The first restoration came in 1810 after the Corporation of Newcastle stepped in and bought the Keep for £630. The improvements made were substantial. For over a century the Keep had been roofless so new plaster ceilings were added, as were battlements and – controversially – corner turrets, which were deemed incongruous at the time.

Several rooms were given ‘romanticised’ names to appeal to visitors – including the Great Hall, the Garrison Room and the King’s and Queen’s chambers (despite there being, in most cases, no record of them having served such function). It was too late, sadly, to save the original Great Hall of the Castle (also known as the Old Moot Hall), which had come to be used for the keeping of assize, sessions, and gaol-delivery for the County of Northumberland and in 1808 it was decided that it was to be demolished to make way for the current Moot Hall.

By 1847 the Keep was in danger from the development of the railways but the Society of Antiquaries of Newcastle upon Tyne successfully campaigned against proposals. In the following year the Society was given a long lease from the Corporation on the building for a nominal rent and members celebrated the new acquisition with a Grand Antiquarian Banquet in the Great Hall.

Famed architect John Dobson was commissioned to oversee further restoration work. Under his direction, the Keep’s Norman chapel, with its chevrons and vaulted ceiling, was embellished and protected for future generations. Conservation and maintenance continues today.

In 1856, the Black Gate was also threatened with demolition and John Dobson, among other architects, put forward proposals to transform it into an elaborate multi-storey museum with gothic trappings. Although none of these designs were acted upon, renewed interest ensured that the Black Gate was safe for another twenty-five years – albiet remaining in the much dilapidated state it had fallen into. Eventually, the Society was able to lease it from the Cooperation in 1883 and put it into public use, notably refurbishing the upper-floor to transform it into a flat for the warden of the Castle and giving the building a new tiled roof.

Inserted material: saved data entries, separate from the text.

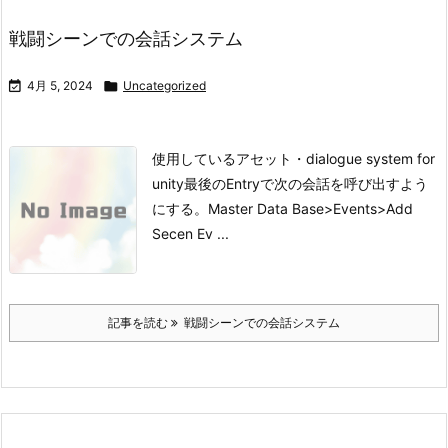
戦闘シーンでの会話システム

4月 5, 2024

Uncategorized
使用しているアセット
・dialogue system for
unity
最後のEntryで次の会話を呼び出すよう
にする。
Master Data Base>Events>Add
Secen Ev ...
記事を読む
戦闘シーンでの会話システム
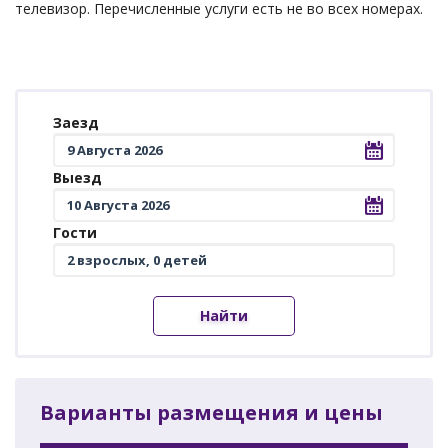
телевизор. Перечисленные услуги есть не во всех номерах.
Заезд
Выезд
Гости
Найти
Варианты размещения и цены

The Society of Antiquaries continued to occupy the Black Gate (which became the North of England Bagpipe Museum in the 1970s and 80s) and Castle Keep until 2009, when their collection moved to the Great North Museum: Hancock. They are still joint custodians, along with Newcastle City Council, operating as the Heart of the City Partnership. Both buildings were extensively renovated between 2012 and 2015.